The Chevy Volt fire denials are getting harder and harder to maintain:
Last week, a fire badly damaged the home of a new Fisker Karma owner, and authorities are saying that the electric car was the source of the blaze.
According to Fort Bend County, Texas, chief fire investigator Robert Baker, the Fisker Karma started the fire that spread to the house.
“Yes, the Karma was the origin of the fire, but what exactly caused that we don’t know at this time,” he said. The car was a complete loss.
According to the report, the Karma car, which was not plugged in, caught fire less than three minutes after being driven into the garage and that the battery remains intact.

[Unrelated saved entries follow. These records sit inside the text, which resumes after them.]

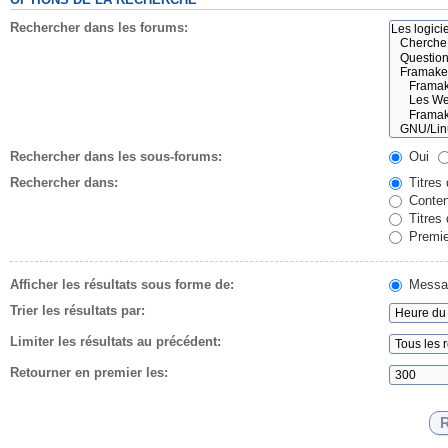
Rechercher dans les forums:
Rechercher dans les sous-forums:
Oui
Rechercher dans:
Titres
Conten
Titres
Premie
Afficher les résultats sous forme de:
Messa
Trier les résultats par:
Limiter les résultats au précédent:
Retourner en premier les:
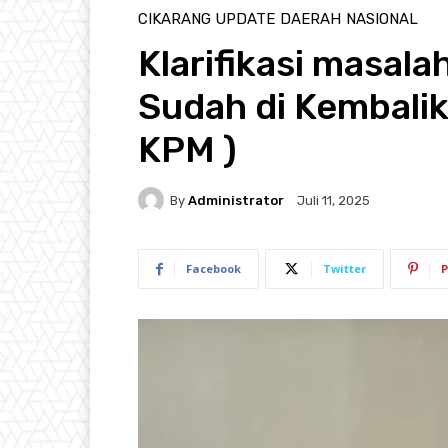
CIKARANG UPDATE
DAERAH
NASIONAL
Klarifikasi masalah
Sudah di Kembali
KPM )
By
Administrator
Juli 11, 2025
Facebook
Twitter
P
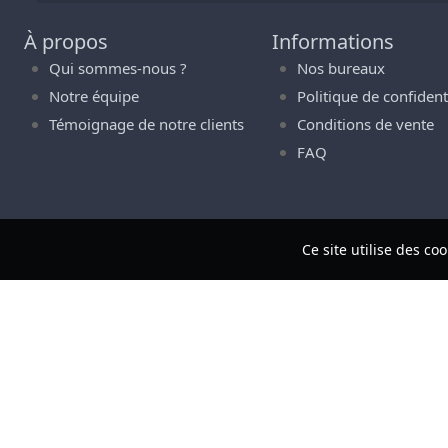
À propos
Informations
Qui sommes-nous ?
Nos bureaux
Notre équipe
Politique de confidenti
Témoignage de notre clients
Conditions de vente
FAQ
Ce site utilise des c
Notre siège social est basé à
A1306 - Bâtiment M3-M4 
Si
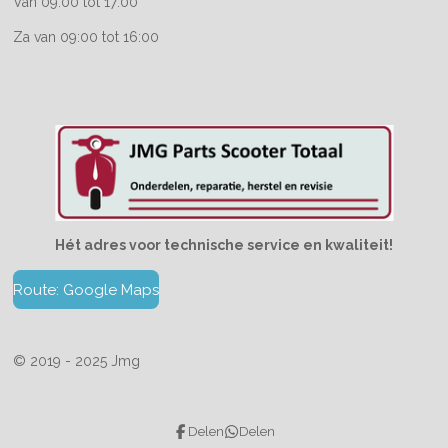
Van 09:00 tot 17:00
Za van 09:00 tot 16:00
Hét adres voor technische service en kwaliteit!
Route: Google Maps
© 2019 - 2025 Jmg
Delen
Delen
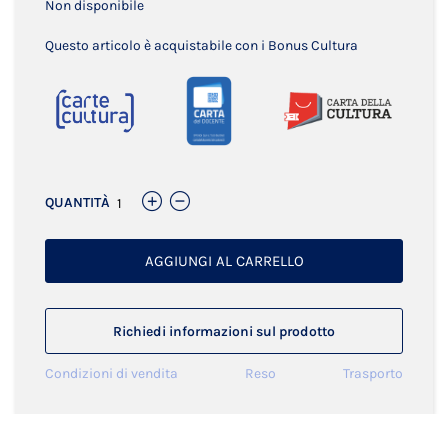
Non disponibile
Questo articolo è acquistabile con i Bonus Cultura
QUANTITÀ
AGGIUNGI AL CARRELLO
Richiedi informazioni sul prodotto
Condizioni di vendita
Reso
Trasporto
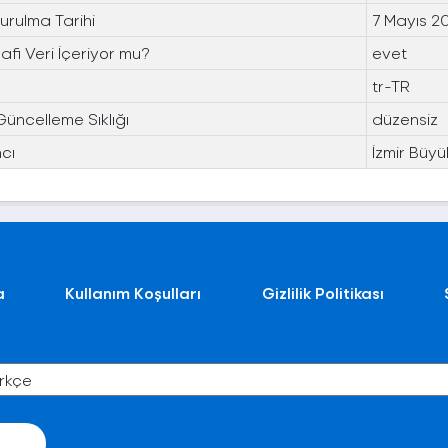
urulma Tarihi
7 Mayıs 2
fi Veri İçeriyor mu?
evet
tr-TR
Güncelleme Sıklığı
düzensiz
cı
İzmir Büyü
a
Kullanım Koşulları
Gizlilik Politikası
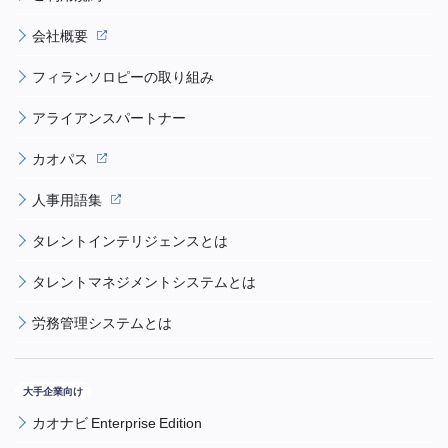
会社概要
フィランソロピーの取り組み
アライアンスパートナー
カオパス
人事用語集
タレントインテリジェンスとは
タレントマネジメントシステムとは
労務管理システムとは
カオナビ Enterprise Edition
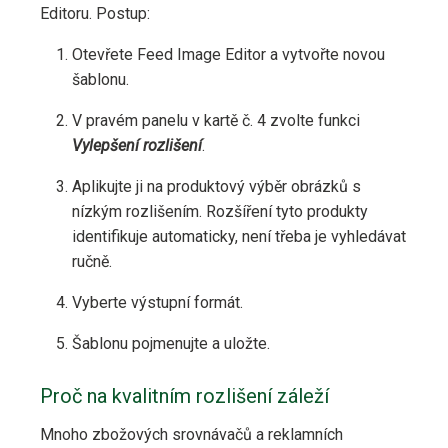
Editoru. Postup:
Otevřete Feed Image Editor a vytvořte novou
šablonu.
V pravém panelu v kartě č. 4 zvolte funkci
Vylepšení rozlišení
.
Aplikujte ji na produktový výběr obrázků s
nízkým rozlišením. Rozšíření tyto produkty
identifikuje automaticky, není třeba je vyhledávat
ručně.
Vyberte výstupní formát.
Šablonu pojmenujte a uložte.
Proč na kvalitním rozlišení záleží
Mnoho zbožových srovnávačů a reklamních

General Motors (GM) and the Barack Obama Administration have been all along ignoring at least five Chevy Volt fires, and blaming the one to which they would cop on a total-loss accident that caused severe damage to the Volt’s lithium-ion battery.
This Karma lithium-ion battery was not in a crash, and “remain(ed) intact” after the fire. So much for the GM-Obama Volt “fix.”
More on the combustible Karma:
Right before the fire, the owner reported a smell of burning rubber.
“The car was brand-new,” said Baker. “He still had paper tags on it, so it was 60 days old at [most].”
According to Baker, the Karma was a post-recall vehicle bought in April…
Baker estimated damages at roughly $100,000, not including the other two vehicles in the garage, a Mercedes-Benz SUV and an Acura NSX.
“This looks just like golf cart fires we have down here,” said Baker. The suburban Houston area has approximately 50 golf cart fires a year, he said.
Golf carts use…lithium-ion batteries. Like the Fisker Karma. And the Chevy Volt.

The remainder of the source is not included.